Los coordinadores de los hospitales tienen un trabajo complicado, pues intentan persuadir a las familias de pacientes con muerte cerebral para que donen los órganos y "den vida" a otras personas.
María José Sebastián, médico nefróloga pediátrica en la Clínica 25 del IMSS; María del Rosario Múñoz, del Colegio Mexicano de Medicina Crítica; y Martha Susana Pérez Cornejo, coordinadora del Hospital General del Estado en Hermosillo, Sonora.
María José Sebastián, médico nefróloga pediátrica en la Clínica 25 del IMSS; María del Rosario Múñoz, del Colegio Mexicano de Medicina Crítica; y Martha Susana Pérez Cornejo, coordinadora del Hospital General del Estado en Hermosillo, Sonora. (Foto: Daniela Mendoza Luna)

Monterrey

Una de las tareas más complicadas e imprescindibles en la donación de órganos es la que realizan los y las coordinadoras en los diferentes hospitales, ya que su labor consiste en convencer a los familiares del paciente con muerte cerebral sobre permitir la donación y con ello "dar vida" a otros.

María José Sebastián, médico nefróloga pediátrica en la Clínica 25 del IMSS y coordinadora de Donación, señala que es muy difícil obtener el objetivo independientemente del abordaje, por lo que en primera instancia se debe contar con un diagnostico específico, valorado y confirmado de la muerte encefálica.

"Nos acercamos con la parte humana, olvidamos nuestra parte médica y te acercas en el contexto de una familia que está sufriendo y hacerles ver que en este contexto, la donación es una opción que pueden tomar", dice.

Deben poder explicar que una vez que se presenta la muerte encefálica, el resto de los órganos dejará de funcionar en un lapso de cuando mucho dos días.

Explica que el sentido común, el buen trato y la amabilidad son las herramientas para poder abordar estas situaciones.

"Decirles que esto no es más que generosidad, fraternidad y de ser ellos quienes lo necesitaran, estaríamos buscando lo mismo para ellos, que quizá es un poco de trascendencia", dijo.

Indicó que el asunto se facilita mucho cuando la persona ya ha mencionado algo sobre el tema, o bien si conocen a una persona trasplantada.
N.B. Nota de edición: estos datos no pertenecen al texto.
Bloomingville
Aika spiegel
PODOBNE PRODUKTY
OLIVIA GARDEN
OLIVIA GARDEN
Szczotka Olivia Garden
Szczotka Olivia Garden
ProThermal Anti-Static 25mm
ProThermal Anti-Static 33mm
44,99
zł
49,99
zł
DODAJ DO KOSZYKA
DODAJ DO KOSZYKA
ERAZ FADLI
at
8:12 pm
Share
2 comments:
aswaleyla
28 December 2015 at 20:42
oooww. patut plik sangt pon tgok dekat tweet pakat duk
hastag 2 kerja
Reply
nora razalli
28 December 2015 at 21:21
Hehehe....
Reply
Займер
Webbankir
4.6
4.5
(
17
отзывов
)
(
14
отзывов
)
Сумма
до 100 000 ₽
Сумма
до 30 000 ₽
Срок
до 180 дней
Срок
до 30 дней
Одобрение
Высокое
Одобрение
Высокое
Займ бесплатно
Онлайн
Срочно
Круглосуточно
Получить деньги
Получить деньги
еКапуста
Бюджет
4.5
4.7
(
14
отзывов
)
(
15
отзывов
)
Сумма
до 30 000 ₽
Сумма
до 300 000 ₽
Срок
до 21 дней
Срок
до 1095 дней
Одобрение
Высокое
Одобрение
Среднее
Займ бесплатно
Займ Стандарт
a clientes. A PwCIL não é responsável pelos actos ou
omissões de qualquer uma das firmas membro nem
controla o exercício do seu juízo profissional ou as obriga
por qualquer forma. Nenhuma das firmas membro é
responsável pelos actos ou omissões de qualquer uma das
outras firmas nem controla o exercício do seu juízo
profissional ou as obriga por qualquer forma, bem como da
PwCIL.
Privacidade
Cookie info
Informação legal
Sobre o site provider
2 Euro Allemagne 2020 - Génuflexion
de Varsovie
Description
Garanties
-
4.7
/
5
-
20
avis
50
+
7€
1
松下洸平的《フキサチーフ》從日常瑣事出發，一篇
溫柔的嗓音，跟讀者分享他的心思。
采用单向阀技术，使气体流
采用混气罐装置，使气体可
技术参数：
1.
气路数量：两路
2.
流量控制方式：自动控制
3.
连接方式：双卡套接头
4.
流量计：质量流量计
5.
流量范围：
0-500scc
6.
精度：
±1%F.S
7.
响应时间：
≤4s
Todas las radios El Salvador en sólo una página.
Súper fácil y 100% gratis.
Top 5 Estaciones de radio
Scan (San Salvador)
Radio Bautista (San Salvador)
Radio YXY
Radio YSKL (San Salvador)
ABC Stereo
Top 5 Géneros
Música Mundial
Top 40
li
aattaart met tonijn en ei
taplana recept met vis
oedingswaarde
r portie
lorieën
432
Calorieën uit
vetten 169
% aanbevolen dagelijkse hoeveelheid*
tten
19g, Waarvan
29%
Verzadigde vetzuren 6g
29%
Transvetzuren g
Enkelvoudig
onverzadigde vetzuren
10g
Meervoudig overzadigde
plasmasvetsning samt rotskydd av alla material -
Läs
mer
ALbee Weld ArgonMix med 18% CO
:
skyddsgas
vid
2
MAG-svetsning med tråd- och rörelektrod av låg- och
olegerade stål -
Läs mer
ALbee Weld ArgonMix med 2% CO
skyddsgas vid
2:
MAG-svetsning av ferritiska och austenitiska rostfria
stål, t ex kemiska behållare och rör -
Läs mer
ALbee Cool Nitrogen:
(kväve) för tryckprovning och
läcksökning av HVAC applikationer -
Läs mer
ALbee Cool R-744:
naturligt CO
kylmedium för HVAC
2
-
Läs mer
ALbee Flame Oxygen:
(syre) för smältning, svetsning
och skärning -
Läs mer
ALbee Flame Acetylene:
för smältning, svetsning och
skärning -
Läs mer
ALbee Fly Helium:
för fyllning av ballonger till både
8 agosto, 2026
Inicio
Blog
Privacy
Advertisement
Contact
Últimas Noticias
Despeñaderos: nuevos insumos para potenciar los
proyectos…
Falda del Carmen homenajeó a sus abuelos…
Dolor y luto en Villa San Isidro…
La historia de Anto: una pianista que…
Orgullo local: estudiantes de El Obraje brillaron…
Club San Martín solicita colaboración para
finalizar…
Lo importante es, sobre todo, no presionar; si quieren pensarlo, dan un tiempo razonable dentro de lo que se requiere para que los órganos sigan siendo viables.
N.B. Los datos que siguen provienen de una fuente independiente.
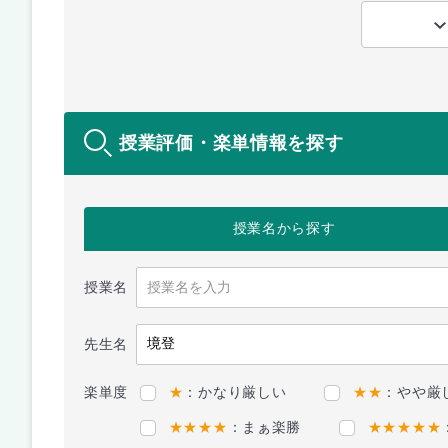
授業評価・楽単情報を探す
授業名
から探す
授業名
先生名
楽単度
★
：かなり厳しい
★★
：やや厳
★★★★
：まぁ楽勝
★★★★★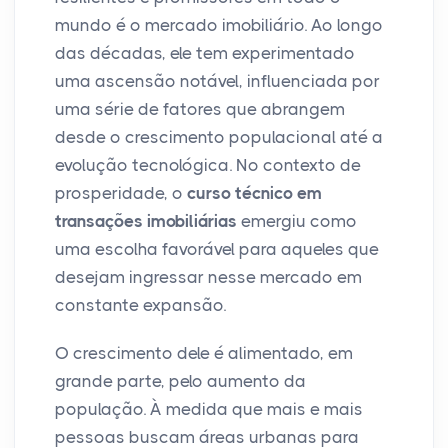
mundo é o mercado imobiliário. Ao longo
das décadas, ele tem experimentado
uma ascensão notável, influenciada por
uma série de fatores que abrangem
desde o crescimento populacional até a
evolução tecnológica. No contexto de
prosperidade, o
curso técnico em
transações imobiliárias
emergiu como
uma escolha favorável para aqueles que
desejam ingressar nesse mercado em
constante expansão.
O crescimento dele é alimentado, em
grande parte, pelo aumento da
população. À medida que mais e mais
pessoas buscam áreas urbanas para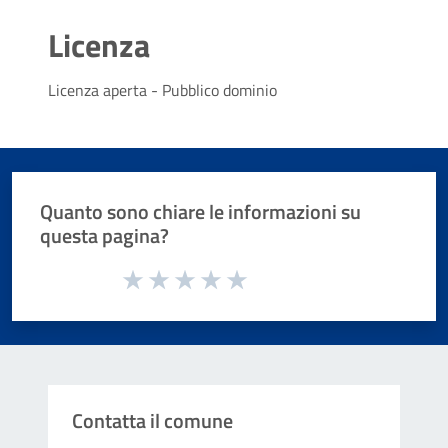
Licenza
Licenza aperta - Pubblico dominio
Quanto sono chiare le informazioni su
questa pagina?
Valuta da 1 a 5 stelle la pagina
Valuta 1 stelle su 5
Valuta 2 stelle su 5
Valuta 3 stelle su 5
Valuta 4 stelle su 5
Valuta 5 stelle su 5
Contatta il comune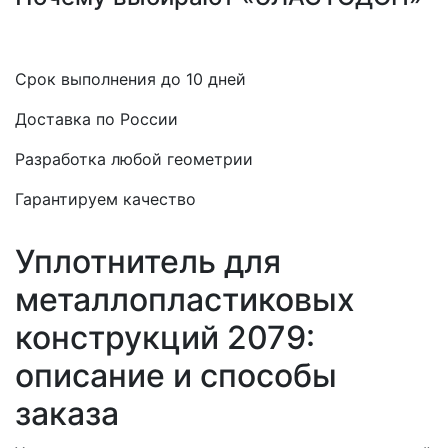
Срок выполнения до 10 дней
Доставка по России
Разработка любой геометрии
Гарантируем качество
Уплотнитель для
металлопластиковых
конструкций 2079:
описание и способы
заказа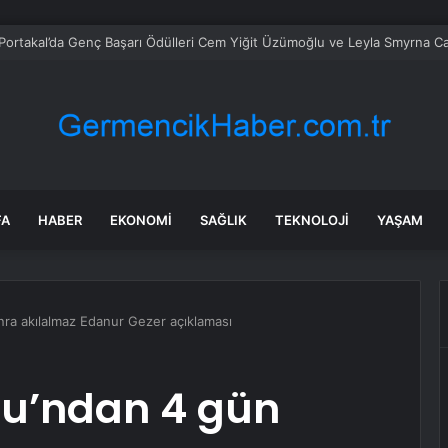
 gemiden kurtarılan 48 kişinin ülkesine dönüşü başladı
FA
HABER
EKONOMI
SAĞLIK
TEKNOLOJI
YAŞAM
ra akılalmaz Edanur Gezer açıklaması
u’ndan 4 gün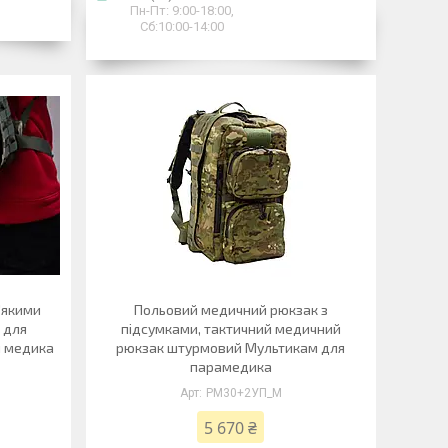
Пн-Пт: 9:00-18:00,
Сб:10:00-14:00
'якими
Польовий медичний рюкзак з
 для
підсумками, тактичний медичний
я медика
рюкзак штурмовий Мультикам для
парамедика
РМ30+2УП_М
5 670 ₴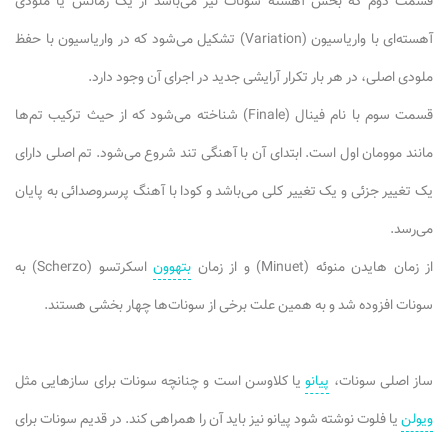
قسمت دوم که بخش آهسته سونات نیز می‌باشد از یک رمانس یا ملودی
آهسته‌ای با واریاسیون (Variation) تشکیل می‌شود که در واریاسیون با حفظ
ملودی اصلی، در هر بار تکرار آرایشی جدید در اجرای آن وجود دارد.
قسمت سوم با نام فینال (Finale) شناخته می‌شود که از حیث ترکیب تم‌ها
مانند موومان اول است. ابتدای آن با آهنگی تند شروع می‌شود. تم اصلی دارای
یک تغییر جزئی و یک تغییر کلی می‌باشد و کودا با آهنگ پرسروصدائی به پایان
می‌رسد.
از زمان هایدن منوئه (Minuet) و از زمان
بتهوون
اسکرتسو (Scherzo) به
سونات افزوده شد و به همین علت برخی از سونات‌ها چهار بخشی هستند.
ساز اصلی سونات،
پیانو
یا کلاوسن است و چنانچه سونات برای سازهایی مثل
ویولن
یا فلوت نوشته شود پیانو نیز باید آن را همراهی کند. در قدیم سونات برای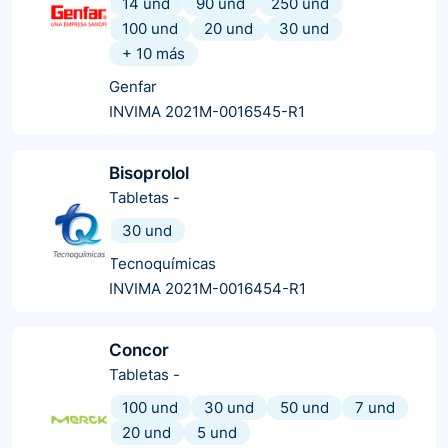
14 und
90 und
250 und
100 und
20 und
30 und
+
10
más
Genfar
INVIMA 2021M-0016545-R1
Bisoprolol
Tabletas
-
30 und
Tecnoquímicas
INVIMA 2021M-0016454-R1
Concor
Tabletas
-
100 und
30 und
50 und
7 und
20 und
5 und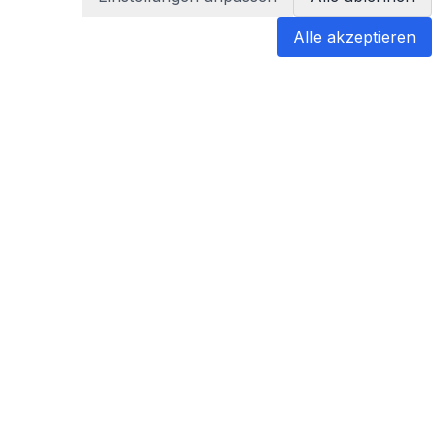
Alle akzeptieren
blabladoc
blabladoc macht Ihre medizinischen
Befunde in Sekundenschnelle
verständlich – so verstehen Sie
endlich alles.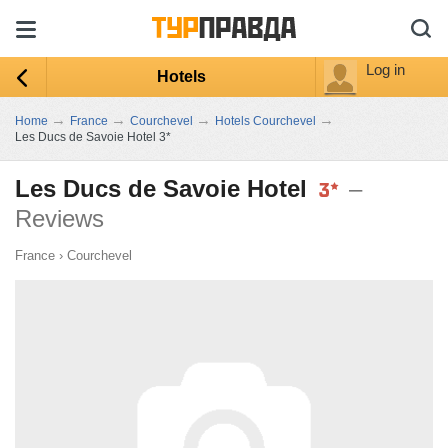
Log in
Hotels
→
→
→
→
Home
France
Courchevel
Hotels Courchevel
Les Ducs de Savoie Hotel 3*
Les Ducs de Savoie Hotel
–
Reviews
France
›
Courchevel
Para ella lo importante es no soltar a la familia una vez que dan el sí, porque siguen requiriendo de su apoyo para los trámites finales, ya que este tipo de experiencias si son positivas son la mejor campaña de promoción que puede existir.

Martha Susana Pérez Cornejo, coordinadora del Hospital General del Estado en Hermosillo, Sonora y médico intensivista, reconoce que el éxito del proceso es multifactorial pero la figura del coordinador es determinante.

"Desde 2009 están en labor de profesionalización, que sean médicos y quienes llenen más el perfil, médicos intensivistas, medios internistas y en su caso generales.

"En sí, el trabajo de coordinación es amplio e implica muchas cosas, no sólo obtener el sí de la familia, sino el elaborar la logística dentro del hospital", cuenta.

Deben estar al pendiente del diagnóstico y el mantenimiento del donante para que los órganos estén en las mejores condiciones una vez que se han donado.

"Es un trabajo tras bambalinas que implica bastante tiempo, paciencia, porque a veces son horas, hay que darle sostén emocional a la familia, porque de eso depende en gran parte su decisión", dijo.

Señaló que el coordinador debe estar informado por parte de sus compañeros para actuar de manera inmediata, porque a partir de la afirmativa se despliegan una serie de pasos que deben ser precisos.

Pérez Cornejo explica que se tiene que trabajar a contrarreloj, porque en algunos casos, el órgano no va a ser trasplantado dentro de los límites del estado, y entonces el hospital, la tripulación, los médicos receptores y el paciente deben estar conectados y moverse al mismo ritmo, ya que la vida de los órganos es limitada.

Todo ello debe hacerse sin dejar de estar al pendiente de la familia que ha decidido hacer la donación, acompañándolos hasta el último momento en que el cuerpo de su familiar les es entregado para los servicios funerarios.